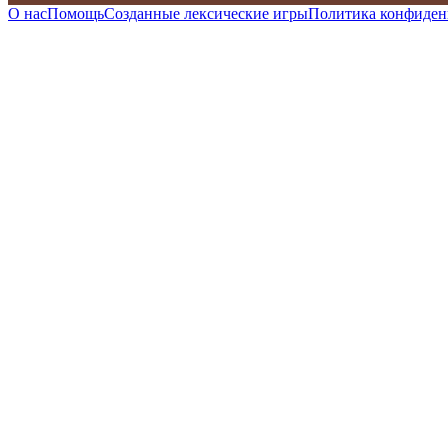
О нас
Помощь
Созданные лексические игры
Политика конфиден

-=-=-

:: PROBLEM STATEMENT ::
Using the material above, extract the line that contains "Созданные лексические игры" and every line after it, exactly as given; stop at the last line.

:: EXPECTED OUTPUT ::
Созданные лексические игры
Политика конфиден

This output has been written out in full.